What you need to do → Go to the line below that has "che bancari, sei", print it and each line after it exactly, and stop after the line that has "européenne à transformer"; leave out pictures.

Input for this task →
- - -

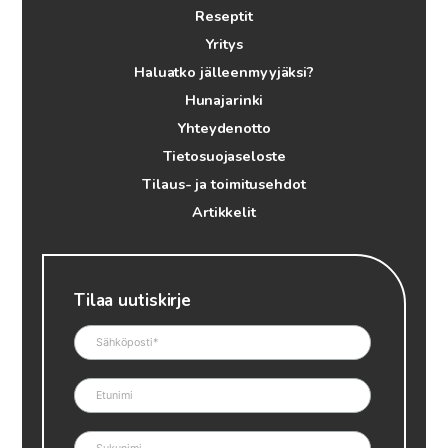
Reseptit
Yritys
Haluatko jälleenmyyjäksi?
Hunajarinki
Yhteydenotto
Tietosuojaseloste
Tilaus- ja toimitusehdot
Artikkelit
Tilaa uutiskirje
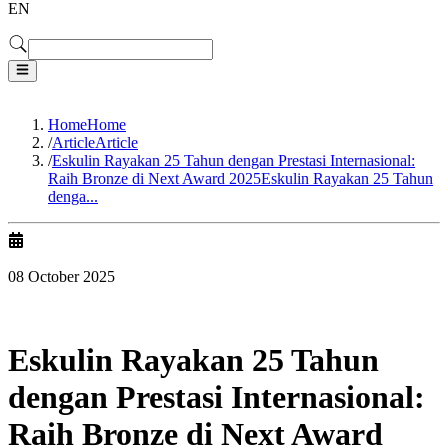
EN
Home
Home
/
Article
Article
/
Eskulin Rayakan 25 Tahun dengan Prestasi Internasional:
Raih Bronze di Next Award 2025
Eskulin Rayakan 25 Tahun
denga...
08 October 2025
Eskulin Rayakan 25 Tahun
dengan Prestasi Internasional:
Raih Bronze di Next Award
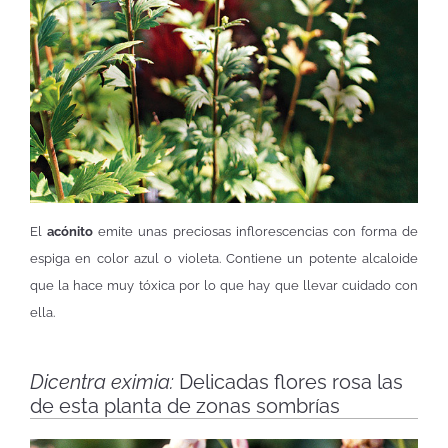
El
acónito
emite unas preciosas inflorescencias con forma de
espiga en color azul o violeta. Contiene un potente alcaloide
que la hace muy tóxica por lo que hay que llevar cuidado con
ella.
Dicentra eximia
:
Delicadas flores rosa las
de esta planta de zonas sombrías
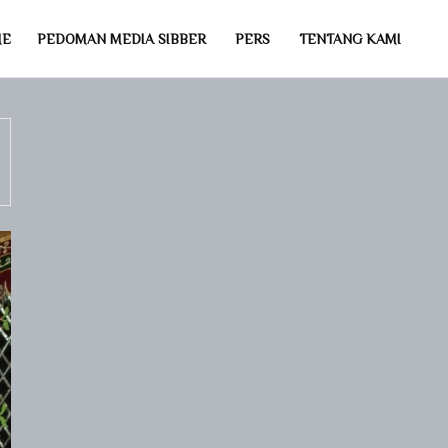
ME
PEDOMAN MEDIA SIBBER
PERS
TENTANG KAMI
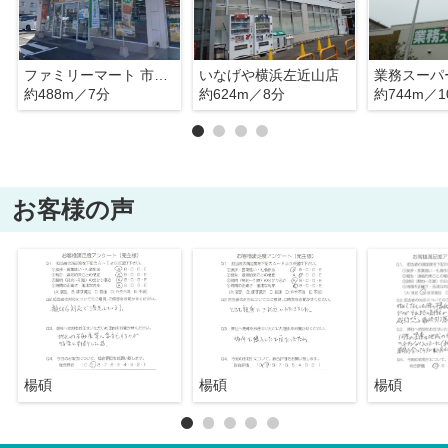
ファミリーマート 市沢町店
いなげや横浜左近山店
約488m／7分
約624m／8分
約744m／1
お客様の声
楊碩
楊碩
楊碩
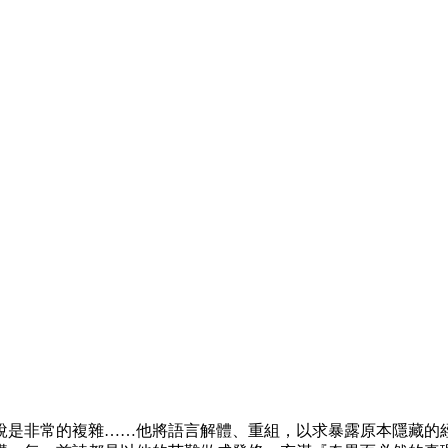
說是非常的複雜……他將語言解體、重組，以求暴露原本隱藏的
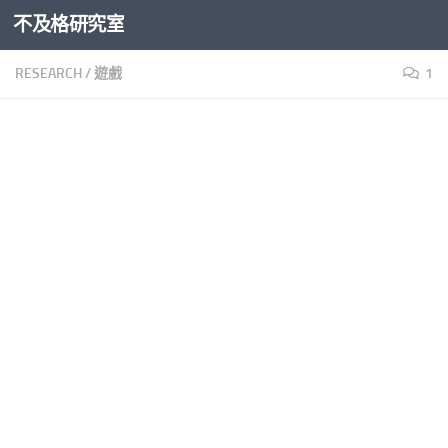
不及格研究室
Skip to content
RESEARCH
/
遊戲
1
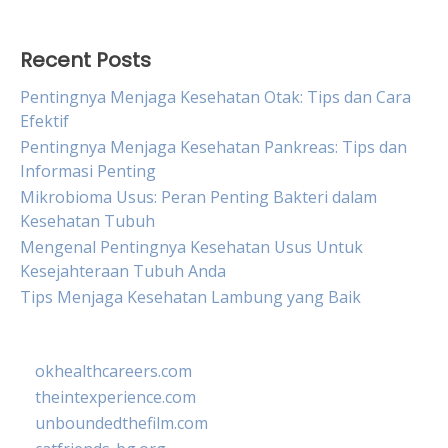
Recent Posts
Pentingnya Menjaga Kesehatan Otak: Tips dan Cara
Efektif
Pentingnya Menjaga Kesehatan Pankreas: Tips dan
Informasi Penting
Mikrobioma Usus: Peran Penting Bakteri dalam
Kesehatan Tubuh
Mengenal Pentingnya Kesehatan Usus Untuk
Kesejahteraan Tubuh Anda
Tips Menjaga Kesehatan Lambung yang Baik
okhealthcareers.com
theintexperience.com
unboundedthefilm.com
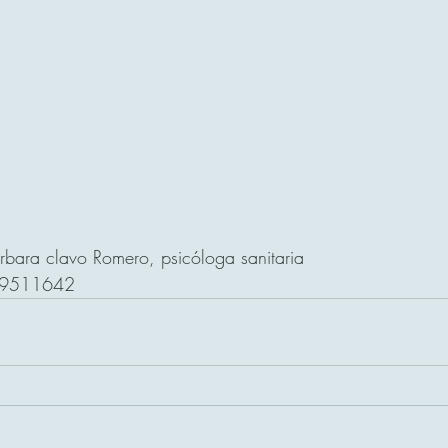
Barbara clavo Romero, psicóloga sanitaria 
9511642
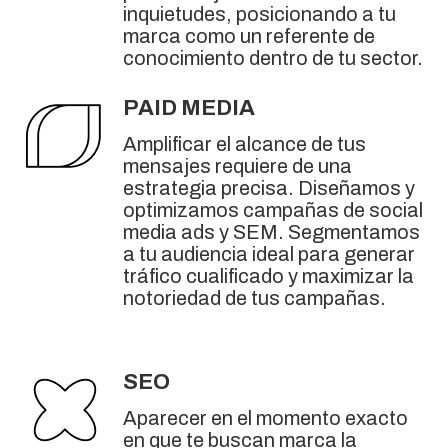
inquietudes, posicionando a tu
marca como un referente de
conocimiento dentro de tu sector.
PAID MEDIA
Amplificar el alcance de tus
mensajes requiere de una
estrategia precisa. Diseñamos y
optimizamos campañas de social
media ads y SEM. Segmentamos
a tu audiencia ideal para generar
tráfico cualificado y maximizar la
notoriedad de tus campañas.
SEO
Aparecer en el momento exacto
en que te buscan marca la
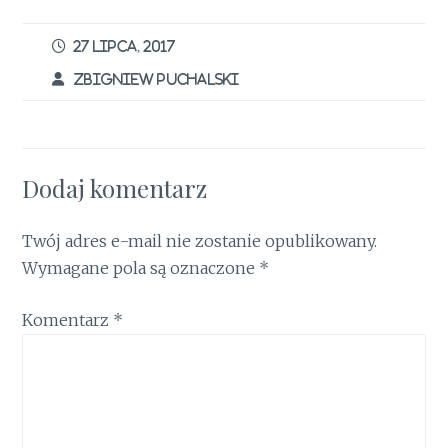
b
te
re
l
t
s
e
ar
o
r
st
A
dI
e
27 LIPCA, 2017
o
p
n
ZBIGNIEW PUCHALSKI
k
p
Dodaj komentarz
Twój adres e-mail nie zostanie opublikowany.
Wymagane pola są oznaczone
*
Komentarz
*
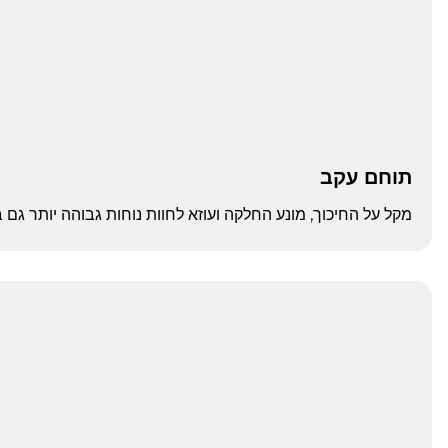
תוחם עקב
מקל על החיכוך, מונע החלקה ועוזא לחוות נוחות גבוהה יותר גם במהלך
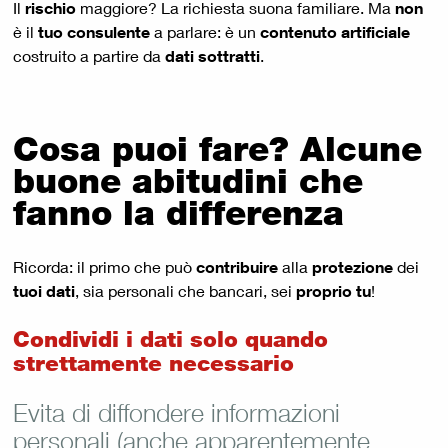
Il
rischio
maggiore? La richiesta suona familiare. Ma
non
è il
tuo consulente
a parlare: è un
contenuto artificiale
costruito a partire da
dati sottratti
.
Cosa puoi fare? Alcune
buone abitudini che
fanno la differenza
Ricorda: il primo che può
contribuire
alla
protezione
dei
tuoi dati
, sia personali che bancari, sei
proprio tu
!
Condividi i dati solo quando
strettamente necessario
Evita di diffondere informazioni
personali (anche apparentemente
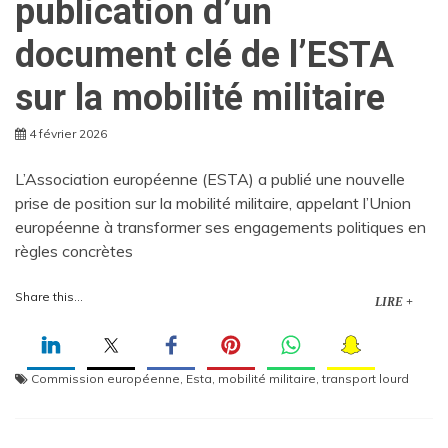
publication d’un
document clé de l’ESTA
sur la mobilité militaire
4 février 2026
L’Association européenne (ESTA) a publié une nouvelle
prise de position sur la mobilité militaire, appelant l’Union
européenne à transformer ses engagements politiques en
règles concrètes
Share this...
LIRE +
Commission européenne
,
Esta
,
mobilité militaire
,
transport lourd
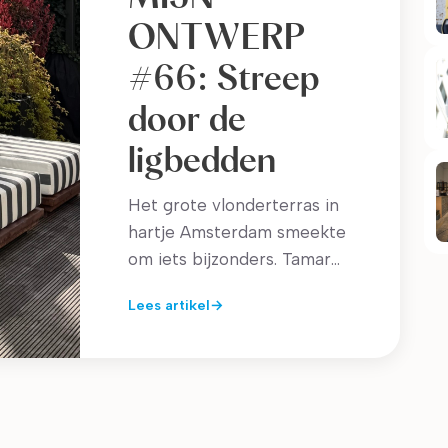
ONTWERP
#66: Streep
door de
ligbedden
Het grote vlonderterras in
hartje Amsterdam smeekte
om iets bijzonders. Tamar
en haar vriend relaxen
Lees artikel
binnenkort op deze
zelfgemaakte daybeds.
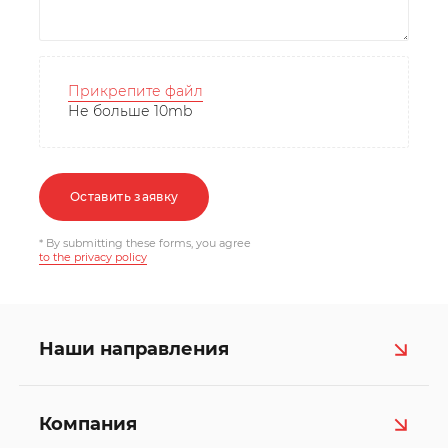
Прикрепите файл
Не больше 10mb
Оставить заявку
* By submitting these forms, you agree
to the privacy policy
Наши направления
Компания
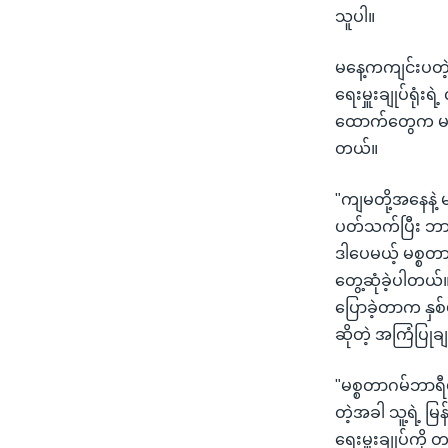
သူပါ။
မနေ့ကကျင်းပတဲ့
ရေးမှူးချုပ်ရုံး
ထောက်တွေက မစ္
တယ်။
"ကျမတို့အနေနဲ့ မ
ပတ်သက်ပြီး ဘာကြ
ဒါပေမယ့် မစ္စတာ
တွေ့ဆုံခဲ့ပါတယ်
ပြောခဲ့တာက နှစ်
ဆိုတဲ့ အကြံပြုခ
"မစ္စတာဂမ်ဘာရီ
တဲ့အခါ သူ့ရဲ့ 
ရေးမှူးချုပ်ကို 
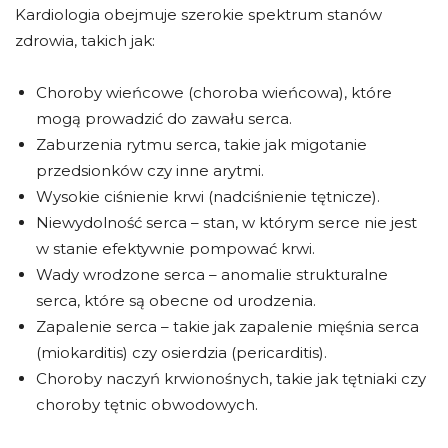
Kardiologia obejmuje szerokie spektrum stanów
zdrowia, takich jak:
Choroby wieńcowe (choroba wieńcowa), które
mogą prowadzić do zawału serca.
Zaburzenia rytmu serca, takie jak migotanie
przedsionków czy inne arytmi.
Wysokie ciśnienie krwi (nadciśnienie tętnicze).
Niewydolność serca – stan, w którym serce nie jest
w stanie efektywnie pompować krwi.
Wady wrodzone serca – anomalie strukturalne
serca, które są obecne od urodzenia.
Zapalenie serca – takie jak zapalenie mięśnia serca
(miokarditis) czy osierdzia (pericarditis).
Choroby naczyń krwionośnych, takie jak tętniaki czy
choroby tętnic obwodowych.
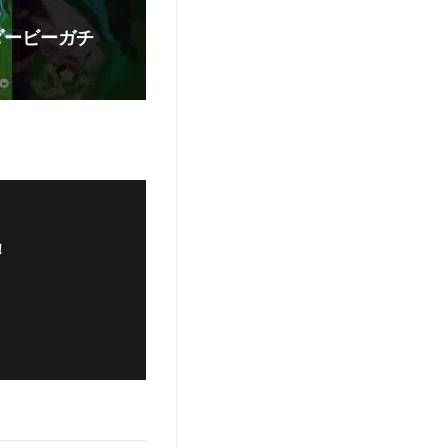
ダービーガチ
！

- - -

Task result →
, sia personali che bancari, sei
proprio tu
!
Condividi i dati solo quando
strettamente necessario
Evita di diffondere informazioni
personali (anche apparentemente
publication d’un
document clé de l’ESTA
sur la mobilité militaire
4 février 2026
L’Association européenne (ESTA) a publié une nouvelle
prise de position sur la mobilité militaire, appelant l’Union
européenne à transformer ses engagements politiques en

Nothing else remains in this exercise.